## Required work
Go line by line through the entries below and copy those containing the string "продаж".

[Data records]

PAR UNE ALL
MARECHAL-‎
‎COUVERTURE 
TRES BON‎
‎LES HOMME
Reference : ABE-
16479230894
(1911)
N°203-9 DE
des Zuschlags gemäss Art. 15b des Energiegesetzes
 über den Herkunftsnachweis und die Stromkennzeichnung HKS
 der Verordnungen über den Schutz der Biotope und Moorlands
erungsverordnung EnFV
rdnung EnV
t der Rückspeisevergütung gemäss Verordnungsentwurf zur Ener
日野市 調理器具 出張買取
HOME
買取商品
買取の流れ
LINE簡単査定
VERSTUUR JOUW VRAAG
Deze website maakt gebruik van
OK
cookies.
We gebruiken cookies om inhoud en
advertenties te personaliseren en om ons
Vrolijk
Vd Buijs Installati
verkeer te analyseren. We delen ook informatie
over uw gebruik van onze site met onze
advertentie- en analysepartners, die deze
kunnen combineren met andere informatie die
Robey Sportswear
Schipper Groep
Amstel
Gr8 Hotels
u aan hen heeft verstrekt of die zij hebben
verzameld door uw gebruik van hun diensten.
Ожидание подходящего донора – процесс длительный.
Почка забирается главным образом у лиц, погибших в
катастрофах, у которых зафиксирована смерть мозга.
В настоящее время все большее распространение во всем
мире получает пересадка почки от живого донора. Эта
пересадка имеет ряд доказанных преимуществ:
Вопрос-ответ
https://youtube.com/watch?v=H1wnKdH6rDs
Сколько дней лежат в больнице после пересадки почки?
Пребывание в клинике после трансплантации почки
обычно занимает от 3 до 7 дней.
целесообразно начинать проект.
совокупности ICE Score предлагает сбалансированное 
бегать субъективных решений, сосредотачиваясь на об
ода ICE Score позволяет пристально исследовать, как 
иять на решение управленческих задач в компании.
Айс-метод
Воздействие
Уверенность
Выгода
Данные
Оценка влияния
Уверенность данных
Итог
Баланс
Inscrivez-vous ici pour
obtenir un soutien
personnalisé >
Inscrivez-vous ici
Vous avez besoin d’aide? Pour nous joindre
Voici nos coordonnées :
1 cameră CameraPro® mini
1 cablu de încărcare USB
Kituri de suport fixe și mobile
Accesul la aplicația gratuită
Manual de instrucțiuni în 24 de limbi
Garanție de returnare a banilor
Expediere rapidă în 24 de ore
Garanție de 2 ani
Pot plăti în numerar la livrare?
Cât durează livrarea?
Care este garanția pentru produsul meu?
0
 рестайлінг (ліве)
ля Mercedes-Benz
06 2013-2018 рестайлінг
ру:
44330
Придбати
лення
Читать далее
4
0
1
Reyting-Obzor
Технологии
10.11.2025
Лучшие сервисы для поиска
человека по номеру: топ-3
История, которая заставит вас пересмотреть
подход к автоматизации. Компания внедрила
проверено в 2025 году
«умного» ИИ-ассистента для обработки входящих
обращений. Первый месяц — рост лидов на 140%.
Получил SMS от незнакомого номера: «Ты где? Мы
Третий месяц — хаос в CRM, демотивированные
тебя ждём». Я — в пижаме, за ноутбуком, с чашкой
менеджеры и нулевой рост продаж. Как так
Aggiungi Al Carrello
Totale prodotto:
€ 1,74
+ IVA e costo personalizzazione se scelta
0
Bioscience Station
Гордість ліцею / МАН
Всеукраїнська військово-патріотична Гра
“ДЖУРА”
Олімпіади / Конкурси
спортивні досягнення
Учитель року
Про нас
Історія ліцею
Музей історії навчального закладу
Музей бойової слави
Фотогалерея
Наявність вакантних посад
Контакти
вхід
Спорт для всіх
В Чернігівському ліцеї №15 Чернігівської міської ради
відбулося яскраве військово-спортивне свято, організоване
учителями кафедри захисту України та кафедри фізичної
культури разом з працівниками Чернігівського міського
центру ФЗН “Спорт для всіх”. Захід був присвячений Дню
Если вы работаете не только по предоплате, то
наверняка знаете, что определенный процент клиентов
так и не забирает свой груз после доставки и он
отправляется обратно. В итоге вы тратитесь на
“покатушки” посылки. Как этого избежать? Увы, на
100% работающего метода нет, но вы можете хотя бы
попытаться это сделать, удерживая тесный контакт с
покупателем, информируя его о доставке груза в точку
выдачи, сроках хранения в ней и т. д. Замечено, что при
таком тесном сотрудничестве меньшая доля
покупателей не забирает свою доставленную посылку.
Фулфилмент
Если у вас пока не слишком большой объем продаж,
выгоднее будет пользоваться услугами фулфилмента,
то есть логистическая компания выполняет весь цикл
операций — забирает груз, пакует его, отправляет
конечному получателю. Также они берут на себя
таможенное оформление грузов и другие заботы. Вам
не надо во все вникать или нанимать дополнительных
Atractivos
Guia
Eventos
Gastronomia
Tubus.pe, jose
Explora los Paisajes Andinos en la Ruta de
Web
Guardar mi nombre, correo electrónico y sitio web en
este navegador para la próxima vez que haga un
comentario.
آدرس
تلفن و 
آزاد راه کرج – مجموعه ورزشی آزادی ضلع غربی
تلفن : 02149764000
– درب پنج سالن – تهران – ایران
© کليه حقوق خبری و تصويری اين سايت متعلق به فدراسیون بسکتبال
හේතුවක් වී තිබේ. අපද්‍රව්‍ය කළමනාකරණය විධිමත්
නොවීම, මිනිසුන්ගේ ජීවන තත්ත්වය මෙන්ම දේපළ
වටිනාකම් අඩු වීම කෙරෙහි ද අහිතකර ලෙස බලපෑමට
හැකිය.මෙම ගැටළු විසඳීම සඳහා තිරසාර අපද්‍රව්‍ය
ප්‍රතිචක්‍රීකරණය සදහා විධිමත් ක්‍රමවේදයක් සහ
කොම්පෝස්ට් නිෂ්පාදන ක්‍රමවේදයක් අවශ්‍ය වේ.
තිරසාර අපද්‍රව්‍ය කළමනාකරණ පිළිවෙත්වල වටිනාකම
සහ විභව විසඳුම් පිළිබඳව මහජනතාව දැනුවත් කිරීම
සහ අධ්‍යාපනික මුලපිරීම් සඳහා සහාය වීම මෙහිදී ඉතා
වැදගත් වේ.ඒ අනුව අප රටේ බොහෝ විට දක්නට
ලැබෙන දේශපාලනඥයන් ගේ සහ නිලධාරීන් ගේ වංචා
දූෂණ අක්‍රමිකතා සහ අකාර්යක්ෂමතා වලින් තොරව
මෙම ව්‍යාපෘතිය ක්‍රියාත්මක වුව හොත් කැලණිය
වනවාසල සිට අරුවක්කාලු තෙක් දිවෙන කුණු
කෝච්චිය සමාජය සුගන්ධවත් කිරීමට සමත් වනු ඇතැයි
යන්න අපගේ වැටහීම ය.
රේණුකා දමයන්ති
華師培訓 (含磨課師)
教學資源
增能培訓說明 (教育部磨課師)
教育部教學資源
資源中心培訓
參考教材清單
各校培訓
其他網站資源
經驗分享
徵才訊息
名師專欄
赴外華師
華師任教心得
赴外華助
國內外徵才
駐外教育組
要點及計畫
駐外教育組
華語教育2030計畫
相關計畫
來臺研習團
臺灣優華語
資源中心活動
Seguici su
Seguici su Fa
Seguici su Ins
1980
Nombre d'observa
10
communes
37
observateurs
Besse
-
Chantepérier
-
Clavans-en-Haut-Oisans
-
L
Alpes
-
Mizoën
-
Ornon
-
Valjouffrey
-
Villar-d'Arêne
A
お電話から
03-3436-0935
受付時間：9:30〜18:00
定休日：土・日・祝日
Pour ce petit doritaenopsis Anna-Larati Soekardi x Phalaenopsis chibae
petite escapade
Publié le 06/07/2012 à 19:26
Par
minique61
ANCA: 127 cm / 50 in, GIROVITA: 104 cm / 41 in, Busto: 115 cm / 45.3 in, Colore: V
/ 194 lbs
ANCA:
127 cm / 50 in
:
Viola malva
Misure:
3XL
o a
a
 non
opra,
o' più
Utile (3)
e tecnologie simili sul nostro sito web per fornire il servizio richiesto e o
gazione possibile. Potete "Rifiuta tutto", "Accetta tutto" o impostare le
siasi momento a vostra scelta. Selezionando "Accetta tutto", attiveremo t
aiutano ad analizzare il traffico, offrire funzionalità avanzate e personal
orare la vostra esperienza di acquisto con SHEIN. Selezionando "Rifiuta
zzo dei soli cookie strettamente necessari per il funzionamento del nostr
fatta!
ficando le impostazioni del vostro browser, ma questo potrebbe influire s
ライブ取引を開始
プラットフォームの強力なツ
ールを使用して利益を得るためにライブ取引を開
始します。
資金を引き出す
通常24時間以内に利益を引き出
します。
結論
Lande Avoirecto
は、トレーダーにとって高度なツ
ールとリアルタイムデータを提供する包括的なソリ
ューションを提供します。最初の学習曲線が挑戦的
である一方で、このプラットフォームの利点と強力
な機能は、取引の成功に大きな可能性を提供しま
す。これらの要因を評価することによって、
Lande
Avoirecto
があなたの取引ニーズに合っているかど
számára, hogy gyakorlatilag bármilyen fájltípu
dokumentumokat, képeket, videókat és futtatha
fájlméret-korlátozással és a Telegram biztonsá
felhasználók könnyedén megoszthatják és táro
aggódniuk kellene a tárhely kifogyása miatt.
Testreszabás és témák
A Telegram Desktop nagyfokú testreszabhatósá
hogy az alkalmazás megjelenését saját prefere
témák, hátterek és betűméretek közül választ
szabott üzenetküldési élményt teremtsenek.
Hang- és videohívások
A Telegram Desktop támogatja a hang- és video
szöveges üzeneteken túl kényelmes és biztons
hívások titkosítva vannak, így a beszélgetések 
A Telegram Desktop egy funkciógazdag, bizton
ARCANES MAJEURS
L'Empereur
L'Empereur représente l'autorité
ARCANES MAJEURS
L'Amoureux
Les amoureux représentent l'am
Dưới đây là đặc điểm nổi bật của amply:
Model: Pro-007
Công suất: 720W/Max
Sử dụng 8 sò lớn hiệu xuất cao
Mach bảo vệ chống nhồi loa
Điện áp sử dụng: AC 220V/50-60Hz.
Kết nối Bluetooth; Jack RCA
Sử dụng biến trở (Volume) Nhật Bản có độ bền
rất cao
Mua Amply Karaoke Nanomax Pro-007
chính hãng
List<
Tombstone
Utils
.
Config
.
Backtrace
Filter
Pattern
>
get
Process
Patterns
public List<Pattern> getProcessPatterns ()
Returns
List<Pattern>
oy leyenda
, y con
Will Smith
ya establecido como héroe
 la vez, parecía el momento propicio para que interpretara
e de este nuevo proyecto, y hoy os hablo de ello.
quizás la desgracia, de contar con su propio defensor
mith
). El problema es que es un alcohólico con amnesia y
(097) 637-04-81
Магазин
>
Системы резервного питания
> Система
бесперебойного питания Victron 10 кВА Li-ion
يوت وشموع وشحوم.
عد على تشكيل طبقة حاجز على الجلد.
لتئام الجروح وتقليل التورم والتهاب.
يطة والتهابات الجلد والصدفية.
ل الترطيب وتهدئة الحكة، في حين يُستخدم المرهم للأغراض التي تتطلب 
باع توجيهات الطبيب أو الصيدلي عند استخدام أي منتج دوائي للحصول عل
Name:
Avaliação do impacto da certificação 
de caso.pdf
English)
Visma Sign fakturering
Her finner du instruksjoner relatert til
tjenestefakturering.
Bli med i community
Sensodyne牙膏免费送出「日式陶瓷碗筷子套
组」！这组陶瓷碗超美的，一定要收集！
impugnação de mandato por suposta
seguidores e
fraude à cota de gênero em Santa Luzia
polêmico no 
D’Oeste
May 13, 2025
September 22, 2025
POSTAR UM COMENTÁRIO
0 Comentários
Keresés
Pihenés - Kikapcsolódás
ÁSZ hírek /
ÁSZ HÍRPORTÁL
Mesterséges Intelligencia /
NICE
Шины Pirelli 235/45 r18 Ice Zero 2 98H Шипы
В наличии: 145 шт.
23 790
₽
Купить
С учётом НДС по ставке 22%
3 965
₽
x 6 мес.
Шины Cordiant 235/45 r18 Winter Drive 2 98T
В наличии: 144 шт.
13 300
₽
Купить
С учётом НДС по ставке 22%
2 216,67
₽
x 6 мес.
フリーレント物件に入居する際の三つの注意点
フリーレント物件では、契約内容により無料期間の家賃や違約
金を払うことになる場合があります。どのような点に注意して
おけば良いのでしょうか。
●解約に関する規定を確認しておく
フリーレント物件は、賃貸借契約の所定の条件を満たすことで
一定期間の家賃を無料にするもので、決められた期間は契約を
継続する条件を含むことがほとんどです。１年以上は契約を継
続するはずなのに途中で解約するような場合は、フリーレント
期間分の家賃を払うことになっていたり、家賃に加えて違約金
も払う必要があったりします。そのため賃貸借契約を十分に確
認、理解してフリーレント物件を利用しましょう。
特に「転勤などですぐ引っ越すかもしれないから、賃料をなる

## Reply to the exercise
менеджеры и нулевой рост продаж. Как так
Если у вас пока не слишком большой объем продаж,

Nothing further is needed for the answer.